Le Conseil d’Etat limite le contrôle du juge administratif sur la pondération des critères d’attribution d’un marché public

Saisi d’un pourvoi contre l’arrêt n°17NT01869 de la Cour administrative d’appel de Nantes du 29 mars 2019 (précédemment commentée), le Conseil d’Etat, dans un arrêt du 10 juin 2020, retient une approche limitée du contrôle du juge quant à la pondération des critères mise en place par les acheteurs publics.

Dans cette affaire, la pondération des critères était la suivante : 90% pour le critère technique et 10% pour le critère prix. La juridiction d’appel avait considéré qu’une telle pondération était « disproportionnée » et que l’acheteur n’établissait pas sa « nécessité au regard de l'objet du marché de prestations de formation ».

Le Conseil d’Etat retient quant à lui, à propos des critères d’attribution d’un marché, que :

« Ces critères doivent être liés à l'objet du marché ou à ses conditions d'exécution, être définis avec suffisamment de précision pour ne pas laisser une marge de choix indéterminée et ne pas créer de rupture d'égalité entre les candidats. Le pouvoir adjudicateur détermine librement la pondération des critères de choix des offres. Toutefois, il ne peut légalement retenir une pondération, en particulier pour le critère du prix ou du coût, qui ne permettrait manifestement pas, eu égard aux caractéristiques du marché, de retenir l'offre économiquement la plus avantageuse».
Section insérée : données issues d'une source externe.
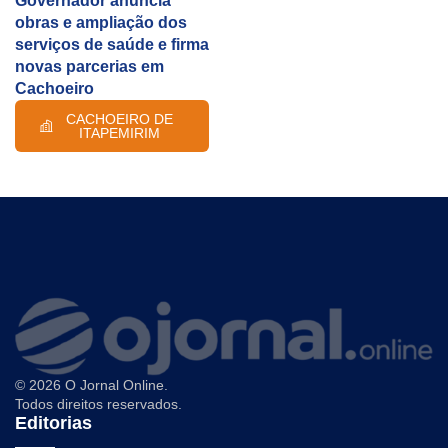
Governador anuncia
obras e ampliação dos
serviços de saúde e firma
novas parcerias em
Cachoeiro
CACHOEIRO DE
ITAPEMIRIM
© 2026 O Jornal Online.
Todos direitos reservados.
Editorias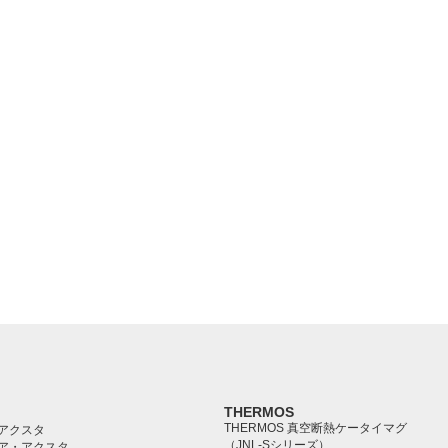
THERMOS
THERMOS 真空断熱ケータイマグ
アクスタ
（JNL-Sシリーズ）
ア・アクスタ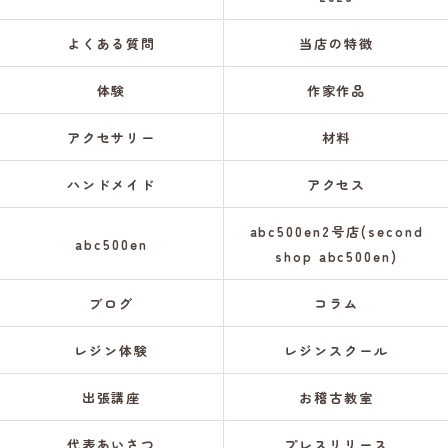
よくある質問
当店の特徴
体験
作家作品
アクセサリー
材料
ハンドメイド
アクセス
abc500en2号店(second
abc500en
shop abc500en)
ブログ
コラム
レジン体験
レジンスクール
出張講座
お稽古教室
代表あいさつ
プレスリリース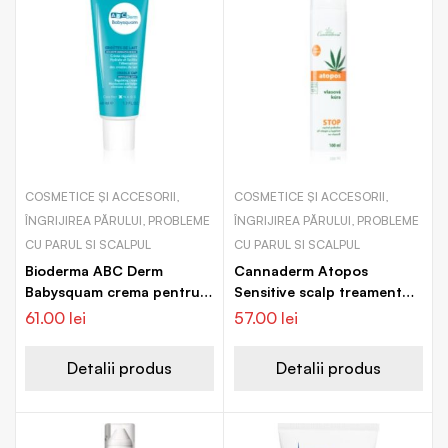
COSMETICE ȘI ACCESORII,
COSMETICE ȘI ACCESORII,
ÎNGRIJIREA PĂRULUI, PROBLEME
ÎNGRIJIREA PĂRULUI, PROBLEME
CU PARUL SI SCALPUL
CU PARUL SI SCALPUL
Bioderma ABC Derm
Cannaderm Atopos
Babysquam crema pentru
Sensitive scalp treament
copii matreata din par
tratament intensiv pentru
61.00
lei
57.00
lei
scalp iritat
Detalii produs
Detalii produs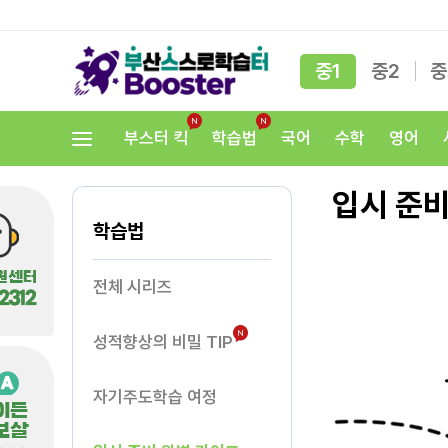
중1
중2
중
부스터 킥
학습법
국어
수학
영어
입시 준비
학습법
전체 시리즈
성적향상의 비밀 TIP
자기주도학습 여정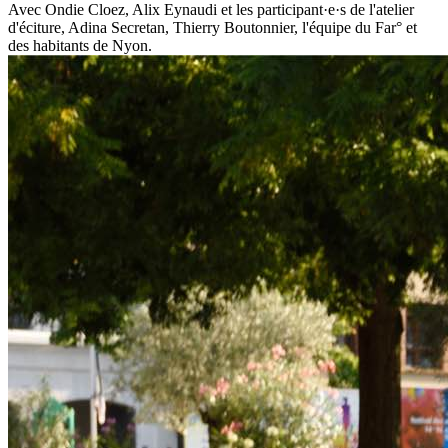
Avec Ondie Cloez, Alix Eynaudi et les participant·e·s de l'atelier
d'éciture, Adina Secretan, Thierry Boutonnier, l'équipe du Far° et
des habitants de Nyon.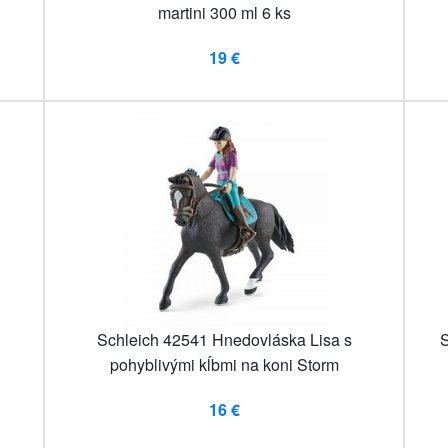
martini 300 ml 6 ks
19 €
Schleich 42541 Hnedovláska Lisa s
S
pohyblivými kĺbmi na koni Storm
16 €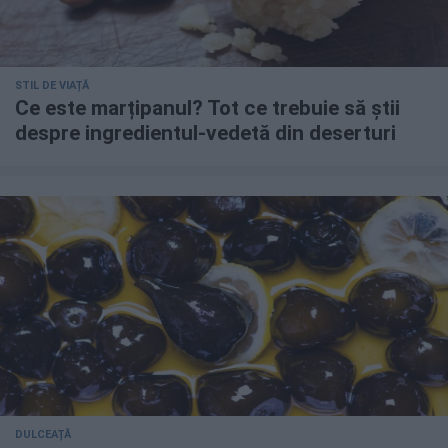
STIL DE VIAȚĂ
Ce este marțipanul? Tot ce trebuie să știi
despre ingredientul-vedetă din deserturi
DULCEAȚĂ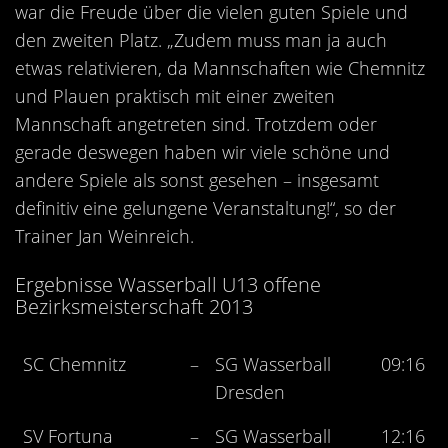
war die Freude über die vielen guten Spiele und
den zweiten Platz. „Zudem muss man ja auch
etwas relativieren, da Mannschaften wie Chemnitz
und Plauen praktisch mit einer zweiten
Mannschaft angetreten sind. Trotzdem oder
gerade deswegen haben wir viele schöne und
andere Spiele als sonst gesehen – insgesamt
definitiv eine gelungene Veranstaltung!“, so der
Trainer Jan Weinreich.
Ergebnisse Wasserball U13 offene
Bezirksmeisterschaft 2013
SC Chemnitz
–
SG Wasserball
09:16
Dresden
SV Fortuna
–
SG Wasserball
12:16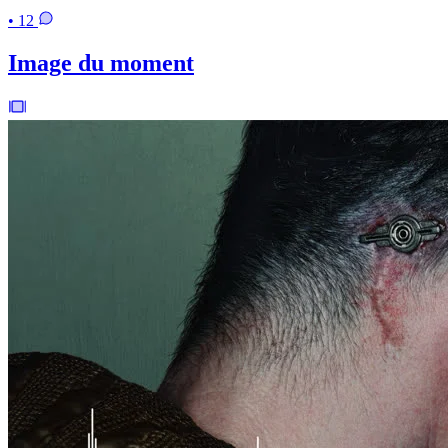
• 12
Image du moment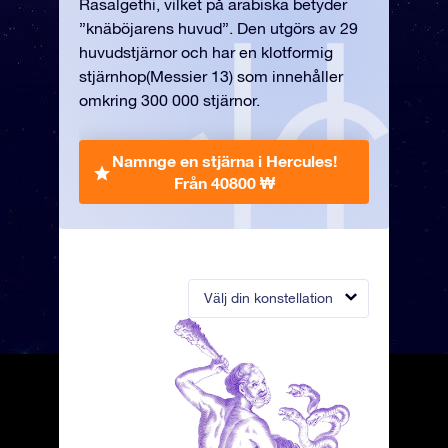
Rasalgethi, vilket på arabiska betyder
”knäböjarens huvud”. Den utgörs av 29
huvudstjärnor och har en klotformig
stjärnhop(Messier 13) som innehåller
omkring 300 000 stjärnor.
Namnge en stjärna i Hercules!
Från 40800 ₩
Välj din konstellation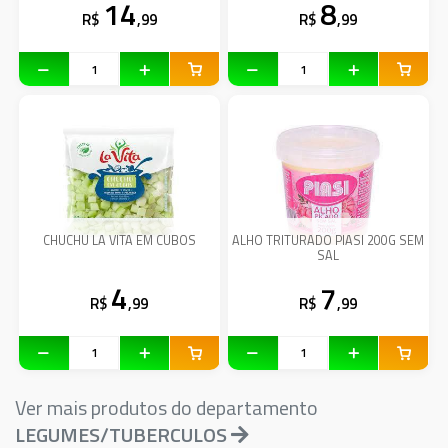
14
8
R$
,99
R$
,99
CHUCHU LA VITA EM CUBOS
ALHO TRITURADO PIASI 200G SEM
SAL
4
7
R$
,99
R$
,99
Ver mais produtos do departamento
LEGUMES/TUBERCULOS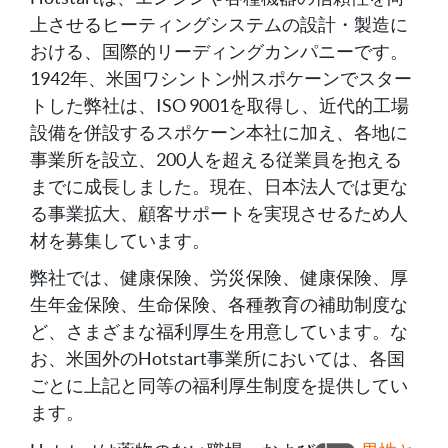
上させるヒーティングシステムの設計・製造に
おける、国際的リーディングカンパニーです。
1942年、米国ワシントン州スポケーンでスター
トした弊社は、ISO 9001を取得し、近代的工場
設備を併設するスポケーン本社に加え、各地に
事業所を設立、200人を超える従業員を抱える
までに成長しました。現在、日本法人では更な
る事業拡大、顧客サポートを実現させるため人
材を募集しています。
弊社では、健康保険、労災保険、健康保険、厚
生年金保険、生命保険、各種教育の補助制度な
ど、さまざまな福利厚生を用意しています。な
お、米国外のHotstart事業所においては、各国
ごとに上記と同等の福利厚生制度を提供してい
ます。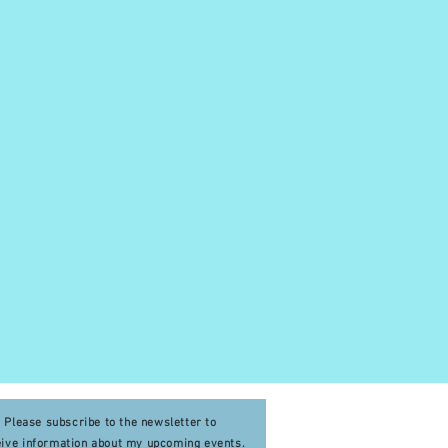
Please subscribe to the newsletter to
eive
information about my upcoming events
.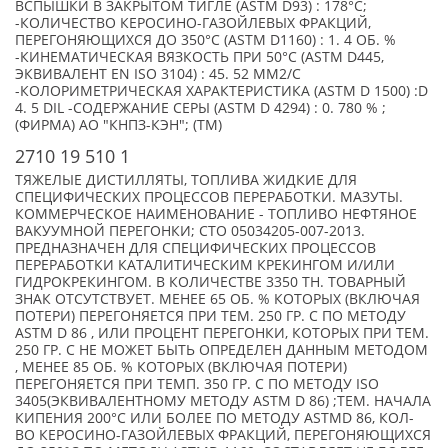
ВСПЫШКИ В ЗАКРЫТОМ ТИГЛЕ (ASTM D93) : 178°С;
-КОЛИЧЕСТВО КЕРОСИНО-ГАЗОЙЛЕВЫХ ФРАКЦИЙ,
ПЕРЕГОНЯЮЩИХСЯ ДО 350°С (ASTM D1160) : 1. 4 ОБ. %
-КИНЕМАТИЧЕСКАЯ ВЯЗКОСТЬ ПРИ 50°С (ASTM D445,
ЭКВИВАЛЕНТ EN ISO 3104) : 45. 52 ММ2/С
-КОЛОРИМЕТРИЧЕСКАЯ ХАРАКТЕРИСТИКА (ASTM D 1500) :D
4. 5 DIL -СОДЕРЖАНИЕ СЕРЫ (ASTM D 4294) : 0. 780 % ;
(ФИРМА) АО "КНПЗ-КЭН"; (TM)
2710 19 510 1
ТЯЖЕЛЫЕ ДИСТИЛЛЯТЫ, ТОПЛИВА ЖИДКИЕ ДЛЯ
СПЕЦИФИЧЕСКИХ ПРОЦЕССОВ ПЕРЕРАБОТКИ. МАЗУТЫ.
КОММЕРЧЕСКОЕ НАИМЕНОВАНИЕ - ТОПЛИВО НЕФТЯНОЕ
ВАКУУМНОЙ ПЕРЕГОНКИ; СТО 05034205-007-2013.
ПРЕДНАЗНАЧЕН ДЛЯ СПЕЦИФИЧЕСКИХ ПРОЦЕССОВ
ПЕРЕРАБОТКИ КАТАЛИТИЧЕСКИМ КРЕКИНГОМ И/ИЛИ
ГИДРОКРЕКИНГОМ. В КОЛИЧЕСТВЕ 3350 ТН. ТОВАРНЫЙ
ЗНАК ОТСУТСТВУЕТ. МЕНЕЕ 65 ОБ. % КОТОРЫХ (ВКЛЮЧАЯ
ПОТЕРИ) ПЕРЕГОНЯЕТСЯ ПРИ ТЕМ. 250 ГР. С ПО МЕТОДУ
ASTM D 86 , ИЛИ ПРОЦЕНТ ПЕРЕГОНКИ, КОТОРЫХ ПРИ ТЕМ.
250 ГР. С НЕ МОЖЕТ БЫТЬ ОПРЕДЕЛЕН ДАННЫМ МЕТОДОМ
, МЕНЕЕ 85 ОБ. % КОТОРЫХ (ВКЛЮЧАЯ ПОТЕРИ)
ПЕРЕГОНЯЕТСЯ ПРИ ТЕМП. 350 ГР. С ПО МЕТОДУ ISO
3405(ЭКВИВАЛЕНТНОМУ МЕТОДУ ASTM D 86) ;ТЕМ. НАЧАЛА
КИПЕНИЯ 200°С ИЛИ БОЛЕЕ ПО МЕТОДУ ASTMD 86, КОЛ-
ВО КЕРОСИНО-ГАЗОЙЛЕВЫХ ФРАКЦИЙ, ПЕРЕГОНЯЮЩИХСЯ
Ainsi, si les critères d’attribution doivent être suffisamment précis pour ne pas porter atteinte au principe d’égalité entre les candidats, l’acheteur, comme déjà affirmé à plusieurs reprises (cf. notamment CE, 28 avril 2006, Commune de Toulouse, n°280197), choisit librement la pondération de ces derniers.

Le Conseil d’Etat précise cependant que la pondération des critères ne doit pas empêcher, de façon manifeste, de retenir l’offre économiquement la plus avantageuse, ce qui limite par conséquent l’office du juge à l’erreur manifeste d’appréciation (contrôle restreint).

N’ayant pas identifié de telle erreur manifeste dans le cas d’espèce, le Conseil d’Etat conclut que :

« […] en jugeant qu'une telle pondération était irrégulière au motif qu'elle était " particulièrement disproportionnée ", que le ministre de la défense n'en établissait pas la nécessité et qu'elle conduisait à " neutraliser manifestement " le critère du prix, la cour administrative d'appel de Nantes a commis une erreur de droit. ».

Cet arrêt du 10 juin 2020 encadre donc davantage les pouvoirs du juge lorsqu’il est saisi afin de contrôler pondération des critères d’attribution d’un marché public que les modalités de cette pondération, sur lesquelles il n’apporte aucune précision nouvelle.

Les acheteurs savent que la pondération ne peut conduire à ne pas retenir l’offre économiquement la plus avantageuse mais n’ont pas plus d’indices quant à la bascule qui peut rendre leur pondération, notamment entre les aspects qualitatifs et le prix, irrégulière. Dès lors, lorsque la pondération est très forte, la prudence s’impose, même si l’office du juge est limité à l’erreur manifeste.